Entre las principales causas aparecen:
♦️Aumentos en tarifas y servicios públicos.
♦️Subas en alimentos y productos básicos.
♦️Ajustes en combustibles y transporte.
♦️Correcciones de precios regulados.
♦️Expectativas inflacionarias todavía elevadas.

Además, economistas señalan que la salida del cepo cambiario parcial y la actualización de algunos precios que permanecían atrasados continúan generando presión sobre distintos sectores de la economía.
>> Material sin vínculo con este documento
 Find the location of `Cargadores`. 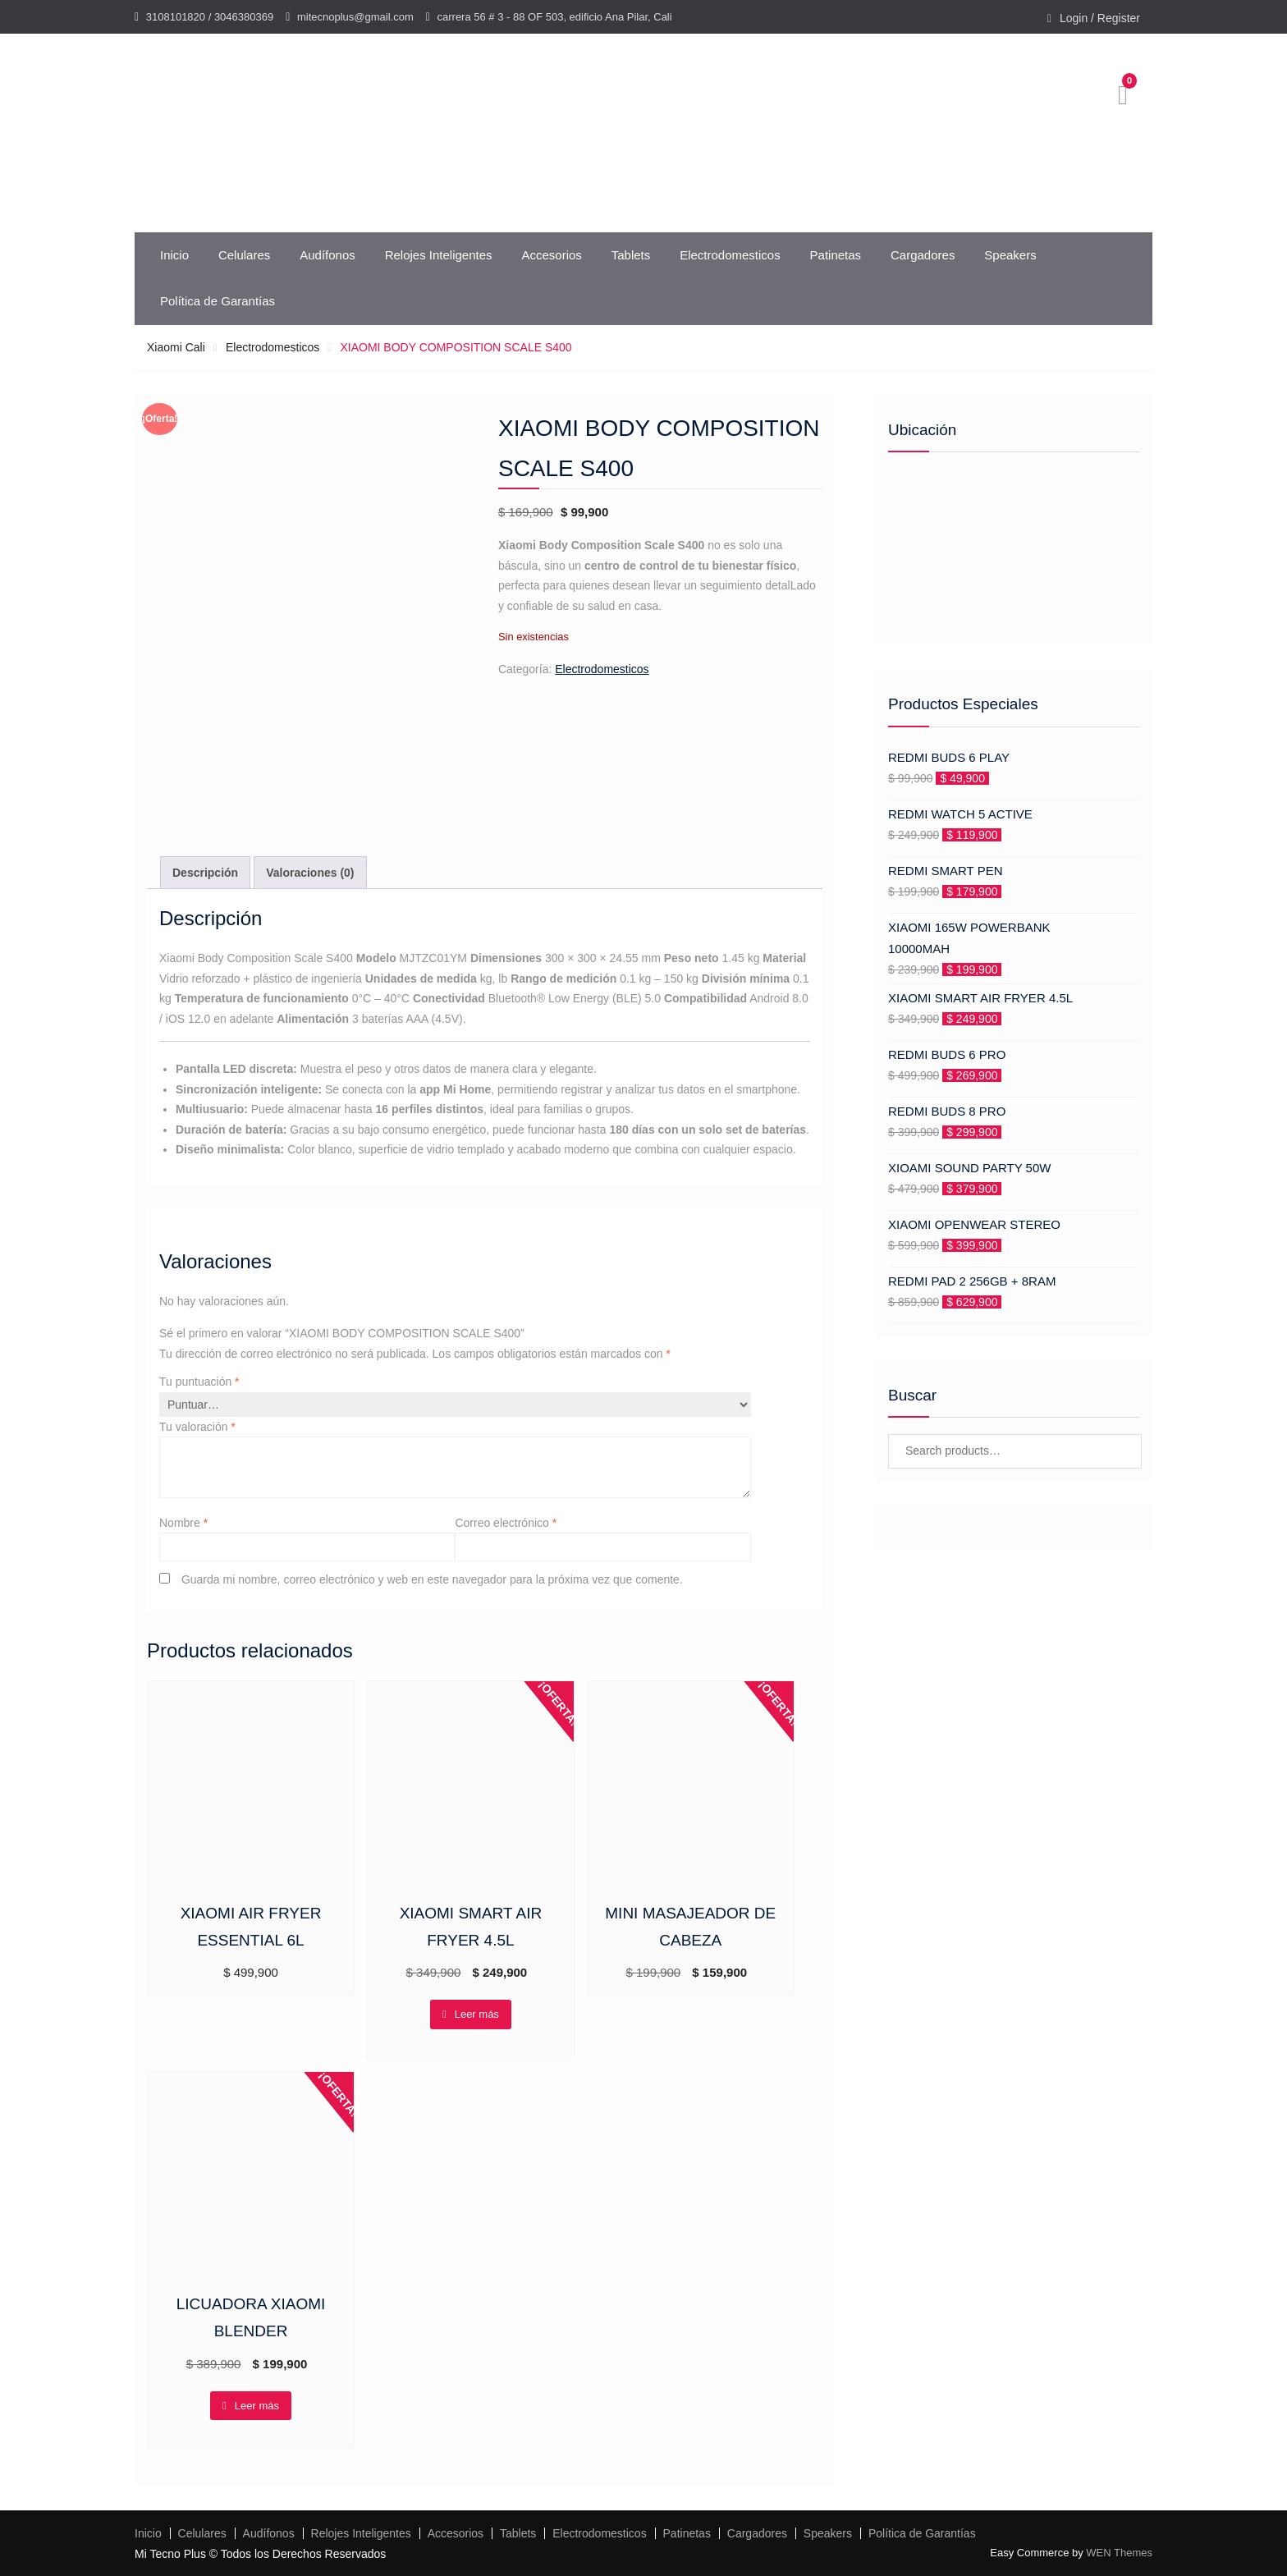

Desde el Gobierno de Javier Milei sostienen que el proceso de desinflación sigue avanzando y aseguran que el equilibrio fiscal, el control de la emisión monetaria y la estabilidad del dólar son claves para consolidar la baja de precios en los próximos meses.

Sin embargo, consultoras privadas remarcan que todavía existen riesgos importantes:
🔶La volatilidad cambiaria.
🔶El impacto de aumentos estacionales.
🔶La recuperación del consumo.
🔶Posibles tensiones internacionales que afecten energía y alimentos.

A pesar de estas dificultades, la mayoría de las proyecciones privadas esperan que la inflación continúe desacelerándose gradualmente durante el segundo semestre de 2026, aunque con un ritmo más lento que el observado durante los primeros meses del año.

Mientras tanto, el comportamiento de los precios sigue siendo uno de los temas que más preocupa a los argentinos, especialmente por el impacto directo sobre salarios, jubilaciones y consumo cotidiano.